Saved data entries

* * * * * * * * *

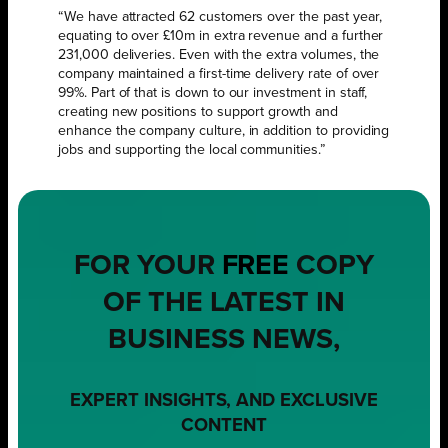
“We have attracted 62 customers over the past year,
equating to over £10m in extra revenue and a further
231,000 deliveries. Even with the extra volumes, the
company maintained a first-time delivery rate of over
99%. Part of that is down to our investment in staff,
creating new positions to support growth and
enhance the company culture, in addition to providing
jobs and supporting the local communities.”
FOR YOUR
FREE
COPY
OF THE LATEST IN
BUSINESS NEWS,
EXPERT INSIGHTS, AND EXCLUSIVE
CONTENT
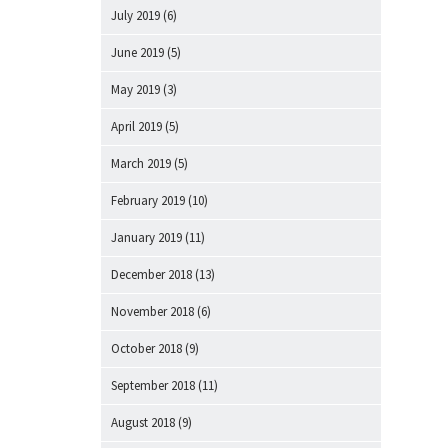
July 2019
(6)
June 2019
(5)
May 2019
(3)
April 2019
(5)
March 2019
(5)
February 2019
(10)
January 2019
(11)
December 2018
(13)
November 2018
(6)
October 2018
(9)
September 2018
(11)
August 2018
(9)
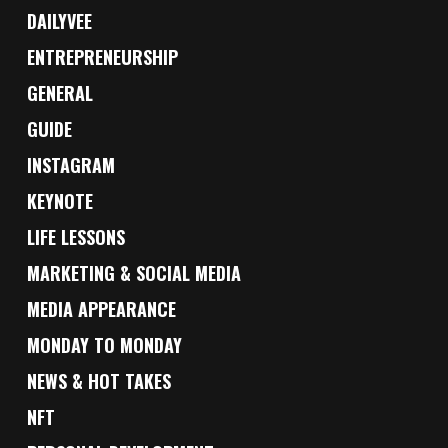
DAILYVEE
ENTREPRENEURSHIP
GENERAL
GUIDE
INSTAGRAM
KEYNOTE
LIFE LESSONS
MARKETING & SOCIAL MEDIA
MEDIA APPEARANCE
MONDAY TO MONDAY
NEWS & HOT TAKES
NFT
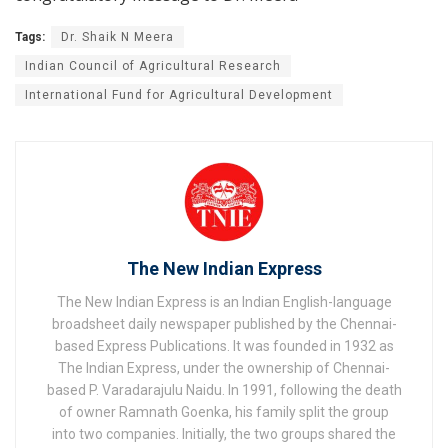
Tags:
Dr. Shaik N Meera
Indian Council of Agricultural Research
International Fund for Agricultural Development
The New Indian Express
The New Indian Express is an Indian English-language
broadsheet daily newspaper published by the Chennai-
based Express Publications. It was founded in 1932 as
The Indian Express, under the ownership of Chennai-
based P. Varadarajulu Naidu. In 1991, following the death
of owner Ramnath Goenka, his family split the group
into two companies. Initially, the two groups shared the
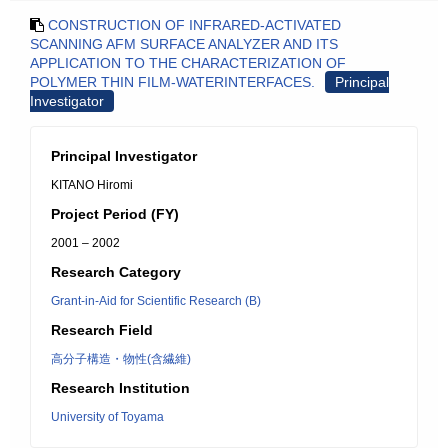
CONSTRUCTION OF INFRARED-ACTIVATED
SCANNING AFM SURFACE ANALYZER AND ITS
APPLICATION TO THE CHARACTERIZATION OF
POLYMER THIN FILM-WATERINTERFACES.
Principal
Investigator
Principal Investigator
KITANO Hiromi
Project Period (FY)
2001 – 2002
Research Category
Grant-in-Aid for Scientific Research (B)
Research Field
高分子構造・物性(含繊維)
Research Institution
University of Toyama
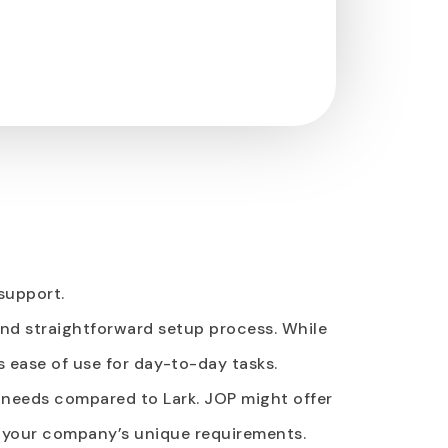
support.
 and straightforward setup process. While
s ease of use for day-to-day tasks.
c needs compared to Lark. JOP might offer
h your company’s unique requirements.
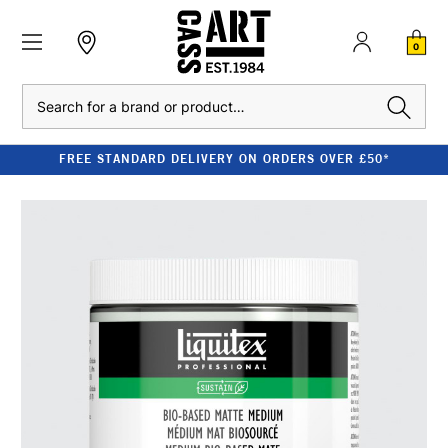
0
Search
FREE STANDARD DELIVERY ON ORDERS OVER £50*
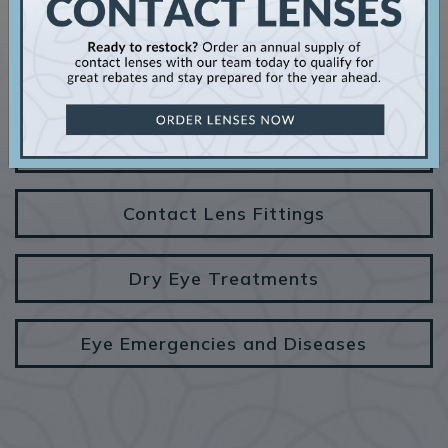
OUR SERVICES
Comprehensive Eye Exams
Contact Lens Fittings
Dry Eye Treatments
Eye Emergencies and Diseases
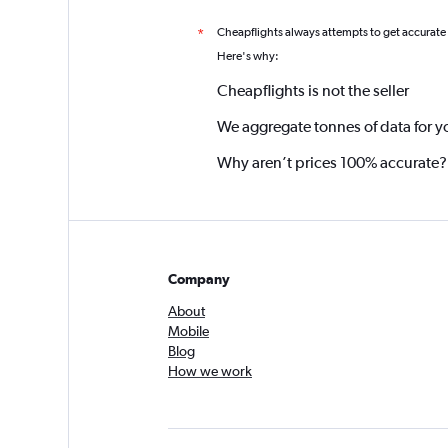
Cheapflights always attempts to get accurate
*
Here's why:
Cheapflights is not the seller
We aggregate tonnes of data for y
Why aren’t prices 100% accurate?
Company
About
Mobile
Blog
How we work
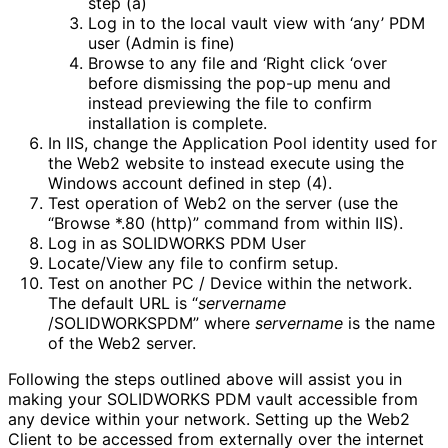
step (a)
Log in to the local vault view with ‘any’ PDM
user (Admin is fine)
Browse to any file and ‘Right click ‘over
before dismissing the pop-up menu and
instead previewing the file to confirm
installation is complete.
In IIS, change the Application Pool identity used for
the Web2 website to instead execute using the
Windows account defined in step (4).
Test operation of Web2 on the server (use the
“Browse *.80 (http)” command from within IIS).
Log in as SOLIDWORKS PDM User
Locate/View any file to confirm setup.
Test on another PC / Device within the network.
The default URL is “
servername
/SOLIDWORKSPDM” where
servername
is the name
of the Web2 server.
Following the steps outlined above will assist you in
making your SOLIDWORKS PDM vault accessible from
any device within your network. Setting up the Web2
Client to be accessed from externally over the internet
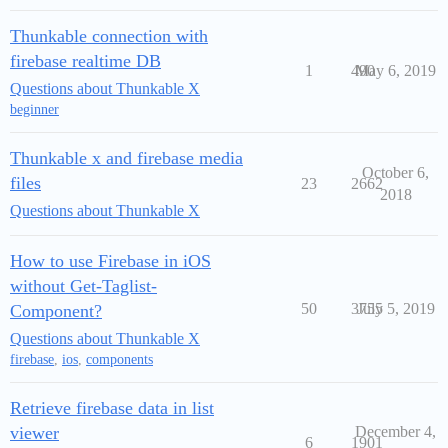
Thunkable connection with
firebase realtime DB
1
490
May 6, 2019
Questions about Thunkable X
beginner
Thunkable x and firebase media
October 6,
files
23
2662
2018
Questions about Thunkable X
How to use Firebase in iOS
without Get-Taglist-
50
3755
July 5, 2019
Component?
Questions about Thunkable X
firebase
,
ios
,
components
Retrieve firebase data in list
viewer
December 4,
6
1901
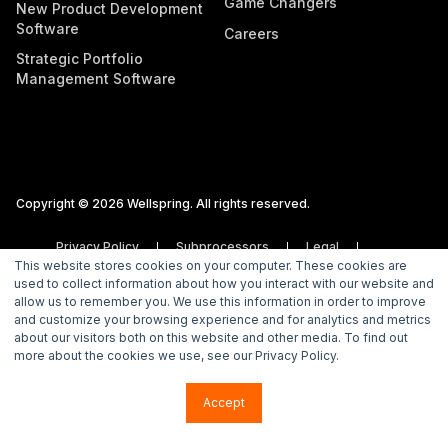
Game Changers
New Product Development
Software
Careers
Strategic Portfolio
Management Software
Copyright © 2026 Wellspring. All rights reserved.
Privacy Policy
Subprocessors
Legal
This website stores cookies on your computer. These cookies are
Vulnerability Disclosure Policy
used to collect information about how you interact with our website and
allow us to remember you. We use this information in order to improve
and customize your browsing experience and for analytics and metrics
about our visitors both on this website and other media. To find out
more about the cookies we use, see our Privacy Policy.
Accept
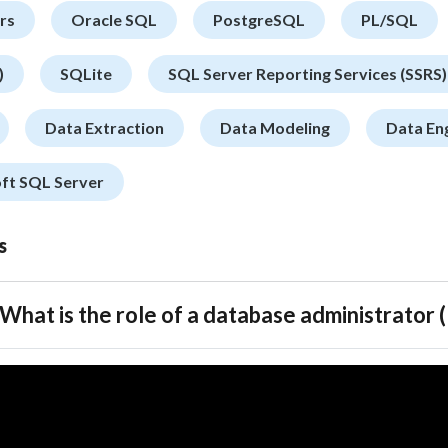
rs
Oracle SQL
PostgreSQL
PL/SQL
)
SQLite
SQL Server Reporting Services (SSRS)
Data Extraction
Data Modeling
Data En
ft SQL Server
s
What is the role of a database administrator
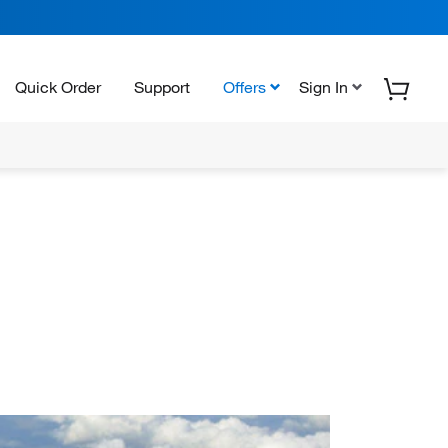
Quick Order
Support
Offers
Sign In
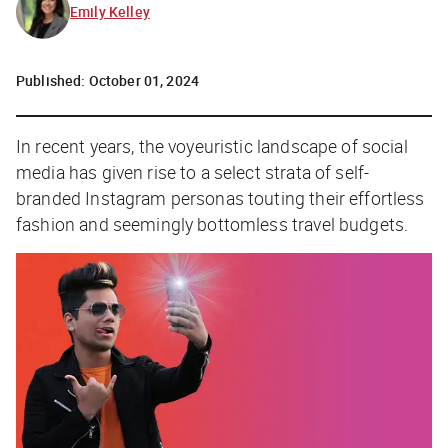
Emily Kelley
Published:
October 01, 2024
In recent years, the voyeuristic landscape of social
media has given rise to a select strata of self-
branded Instagram personas touting their effortless
fashion and seemingly bottomless travel budgets.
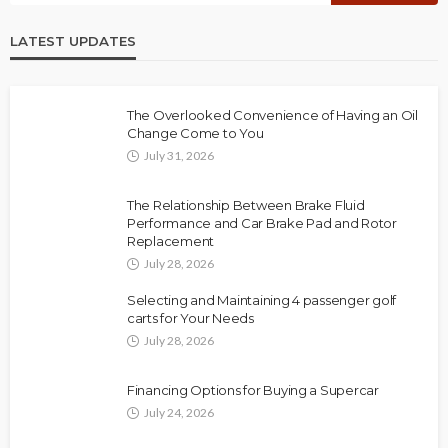
LATEST UPDATES
The Overlooked Convenience of Having an Oil
Change Come to You
July 31, 2026
The Relationship Between Brake Fluid
Performance and Car Brake Pad and Rotor
Replacement
July 28, 2026
Selecting and Maintaining 4 passenger golf
carts for Your Needs
July 28, 2026
Financing Options for Buying a Supercar
July 24, 2026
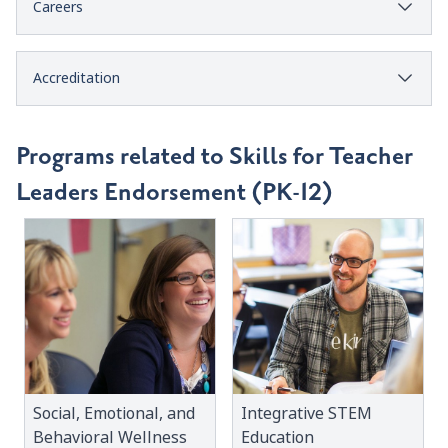
Careers
Accreditation
Programs related to Skills for Teacher
Leaders Endorsement (PK-12)
Social, Emotional, and
Integrative STEM
Behavioral Wellness
Education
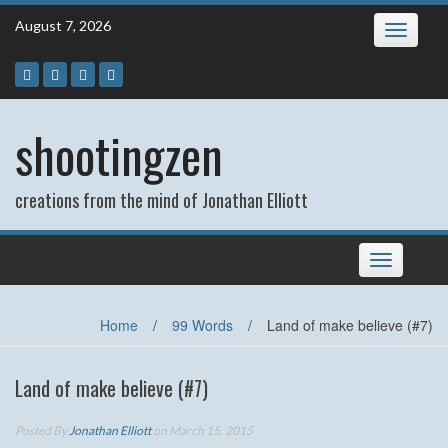
Skip
August 7, 2026
Toggle
to
navigatio
content
shootingzen
creations from the mind of Jonathan Elliott
Toggle
navigation
Home
/
99 Words
/
Land of make believe (#7)
Land of make believe (#7)
Posted By
Jonathan Elliott
on March 15, 2015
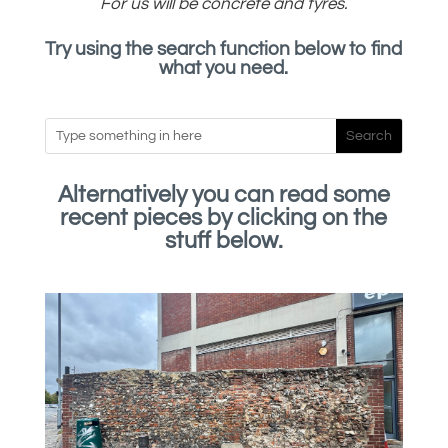
For us will be concrete and tyres.
Try using the search function below to find
what you need.
Alternatively you can read some
recent pieces by clicking on the
stuff below.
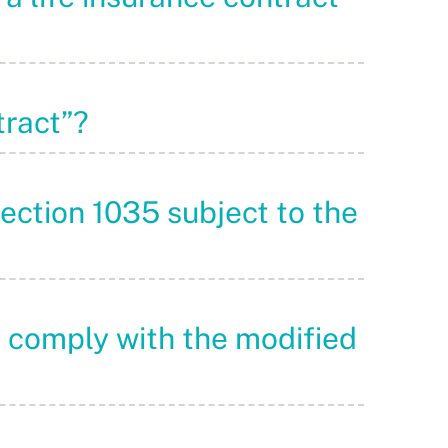
tract”?
Section 1035 subject to the
o comply with the modified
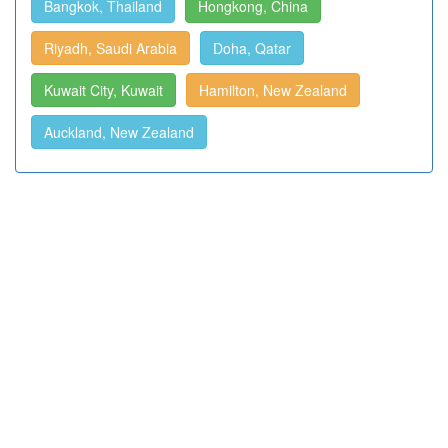
Bangkok, Thailand
Hongkong, China
Riyadh, Saudi Arabia
Doha, Qatar
Kuwait City, Kuwait
Hamilton, New Zealand
Auckland, New Zealand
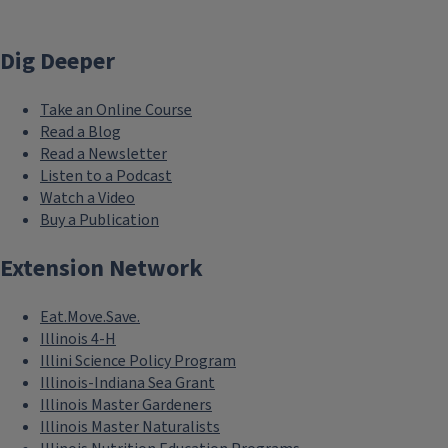
Dig Deeper
Take an Online Course
Read a Blog
Read a Newsletter
Listen to a Podcast
Watch a Video
Buy a Publication
Extension Network
Eat.Move.Save.
Illinois 4-H
Illini Science Policy Program
Illinois-Indiana Sea Grant
Illinois Master Gardeners
Illinois Master Naturalists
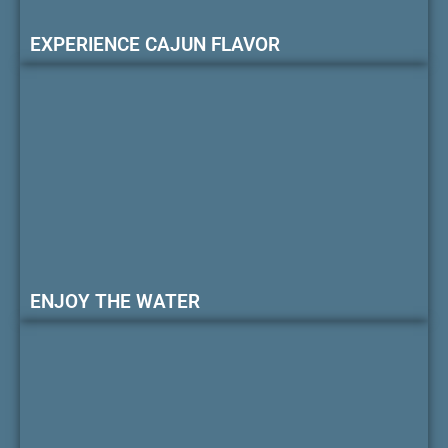
EXPERIENCE CAJUN FLAVOR
ENJOY THE WATER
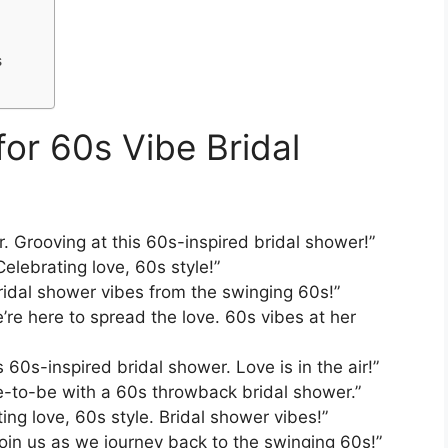
s
or 60s Vibe Bridal
r. Grooving at this 60s-inspired bridal shower!”
elebrating love, 60s style!”
Bridal shower vibes from the swinging 60s!”
’re here to spread the love. 60s vibes at her
s 60s-inspired bridal shower. Love is in the air!”
de-to-be with a 60s throwback bridal shower.”
ing love, 60s style. Bridal shower vibes!”
oin us as we journey back to the swinging 60s!”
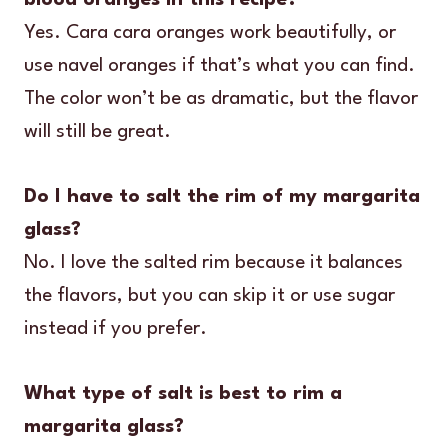
Yes. Cara cara oranges work beautifully, or
use navel oranges if that’s what you can find.
The color won’t be as dramatic, but the flavor
will still be great.
Do I have to salt the rim of my margarita
glass?
No. I love the salted rim because it balances
the flavors, but you can skip it or use sugar
instead if you prefer.
What type of salt is best to rim a
margarita glass?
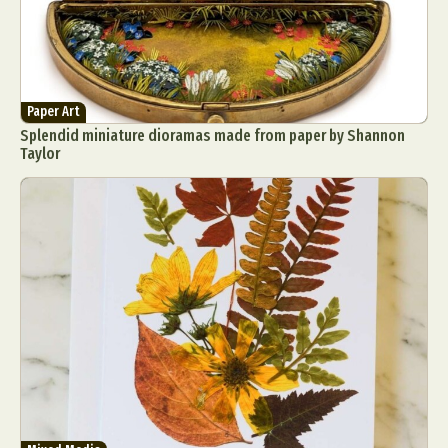
Paper Art
Splendid miniature dioramas made from paper by Shannon
Taylor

* * * * * * * * *

## Directions for this task
I'd like every record printed exactly, with the pictures left out.

## Exercise result
“We have attracted 62 customers over the past year,
equating to over £10m in extra revenue and a further
231,000 deliveries. Even with the extra volumes, the
company maintained a first-time delivery rate of over
99%. Part of that is down to our investment in staff,
creating new positions to support growth and
enhance the company culture, in addition to providing
jobs and supporting the local communities.”
FOR YOUR
FREE
COPY
OF THE LATEST IN
BUSINESS NEWS,
EXPERT INSIGHTS, AND EXCLUSIVE
CONTENT
July 2019
(6)
June 2019
(5)
May 2019
(3)
April 2019
(5)
March 2019
(5)
February 2019
(10)
January 2019
(11)
December 2018
(13)
November 2018
(6)
October 2018
(9)
September 2018
(11)
August 2018
(9)
DAILYVEE
ENTREPRENEURSHIP
GENERAL
GUIDE
INSTAGRAM
KEYNOTE
LIFE LESSONS
MARKETING & SOCIAL MEDIA
MEDIA APPEARANCE
MONDAY TO MONDAY
NEWS & HOT TAKES
NFT
Tags:
Dr. Shaik N Meera
Indian Council of Agricultural Research
International Fund for Agricultural Development
The New Indian Express
The New Indian Express is an Indian English-language
broadsheet daily newspaper published by the Chennai-
based Express Publications. It was founded in 1932 as
The Indian Express, under the ownership of Chennai-
based P. Varadarajulu Naidu. In 1991, following the death
of owner Ramnath Goenka, his family split the group
into two companies. Initially, the two groups shared the
CONSTRUCTION OF INFRARED-ACTIVATED
SCANNING AFM SURFACE ANALYZER AND ITS
APPLICATION TO THE CHARACTERIZATION OF
POLYMER THIN FILM-WATERINTERFACES.
Principal
Investigator
Principal Investigator
KITANO Hiromi
Project Period (FY)
2001 – 2002
Research Category
Grant-in-Aid for Scientific Research (B)
Research Field
高分子構造・物性(含繊維)
Research Institution
University of Toyama
support.
 and straightforward setup process. While
s ease of use for day-to-day tasks.
c needs compared to Lark. JOP might offer
h your company’s unique requirements.
0
Search
FREE STANDARD DELIVERY ON ORDERS OVER £50*
OUR SERVICES
Comprehensive Eye Exams
Contact Lens Fittings
Dry Eye Treatments
Eye Emergencies and Diseases
Cheapflights always attempts to get accurate
*
Here's why:
Cheapflights is not the seller
We aggregate tonnes of data for y
Why aren’t prices 100% accurate?
Company
About
Mobile
Blog
How we work
step (a)
Log in to the local vault view with ‘any’ PDM
user (Admin is fine)
Browse to any file and ‘Right click ‘over
before dismissing the pop-up menu and
instead previewing the file to confirm
installation is complete.
In IIS, change the Application Pool identity used for
the Web2 website to instead execute using the
Windows account defined in step (4).
Test operation of Web2 on the server (use the
“Browse *.80 (http)” command from within IIS).
Log in as SOLIDWORKS PDM User
Locate/View any file to confirm setup.
Test on another PC / Device within the network.
The default URL is “
servername
/SOLIDWORKSPDM” where
servername
is the name
of the Web2 server.
Following the steps outlined above will assist you in
making your SOLIDWORKS PDM vault accessible from
any device within your network. Setting up the Web2
Client to be accessed from externally over the internet
Thunkable connection with
firebase realtime DB
1
490
May 6, 2019
Questions about Thunkable X
beginner
Thunkable x and firebase media
October 6,
files
23
2662
2018
Questions about Thunkable X
How to use Firebase in iOS
without Get-Taglist-
50
3755
July 5, 2019
Component?
Questions about Thunkable X
firebase
,
ios
,
components
Retrieve firebase data in list
viewer
December 4,
6
1901
Game Changers
New Product Development
Software
Careers
Strategic Portfolio
Management Software
Copyright © 2026 Wellspring. All rights reserved.
Privacy Policy
Subprocessors
Legal
This website stores cookies on your computer. These cookies are
Vulnerability Disclosure Policy
used to collect information about how you interact with our website and
allow us to remember you. We use this information in order to improve
and customize your browsing experience and for analytics and metrics
about our visitors both on this website and other media. To find out
more about the cookies we use, see our Privacy Policy.
Accept
rs
Oracle SQL
PostgreSQL
PL/SQL
)
SQLite
SQL Server Reporting Services (SSRS)
Data Extraction
Data Modeling
Data En
ft SQL Server
s
What is the role of a database administrator
Quick Order
Support
Offers
Sign In
Emily Kelley
Published:
October 01, 2024
In recent years, the voyeuristic landscape of social
media has given rise to a select strata of self-
branded Instagram personas touting their effortless
fashion and seemingly bottomless travel budgets.
LATEST UPDATES
The Overlooked Convenience of Having an Oil
Change Come to You
July 31, 2026
The Relationship Between Brake Fluid
Performance and Car Brake Pad and Rotor
Replacement
July 28, 2026
Selecting and Maintaining 4 passenger golf
carts for Your Needs
July 28, 2026
Financing Options for Buying a Supercar
July 24, 2026
Careers
Accreditation
Programs related to Skills for Teacher
Leaders Endorsement (PK-12)
Social, Emotional, and
Integrative STEM
Behavioral Wellness
Education
Skip
August 7, 2026
Toggle
to
navigatio
content
shootingzen
creations from the mind of Jonathan Elliott
Toggle
navigation
Home
/
99 Words
/
Land of make believe (#7)
Land of make believe (#7)
Posted By
Jonathan Elliott
on March 15, 2015
For us will be concrete and tyres.
Try using the search function below to find
what you need.
Alternatively you can read some
recent pieces by clicking on the
stuff below.
tract”?
Section 1035 subject to the
o comply with the modified
Bangkok, Thailand
Hongkong, China
Riyadh, Saudi Arabia
Doha, Qatar
Kuwait City, Kuwait
Hamilton, New Zealand
Auckland, New Zealand
Dig Deeper
Take an Online Course
Read a Blog
Read a Newsletter
Listen to a Podcast
Watch a Video
Buy a Publication
Extension Network
Eat.Move.Save.
Illinois 4-H
Illini Science Policy Program
Illinois-Indiana Sea Grant
Illinois Master Gardeners
Illinois Master Naturalists
EXPERIENCE CAJUN FLAVOR
ENJOY THE WATER
s
or 60s Vibe Bridal
r. Grooving at this 60s-inspired bridal shower!”
elebrating love, 60s style!”
Bridal shower vibes from the swinging 60s!”
’re here to spread the love. 60s vibes at her
s 60s-inspired bridal shower. Love is in the air!”
de-to-be with a 60s throwback bridal shower.”
ing love, 60s style. Bridal shower vibes!”
oin us as we journey back to the swinging 60s!”
Yes. Cara cara oranges work beautifully, or
use navel oranges if that’s what you can find.
The color won’t be as dramatic, but the flavor
will still be great.
Do I have to salt the rim of my margarita
glass?
No. I love the salted rim because it balances
the flavors, but you can skip it or use sugar
instead if you prefer.
What type of salt is best to rim a
margarita glass?
Paper Art
Splendid miniature dioramas made from paper by Shannon
Taylor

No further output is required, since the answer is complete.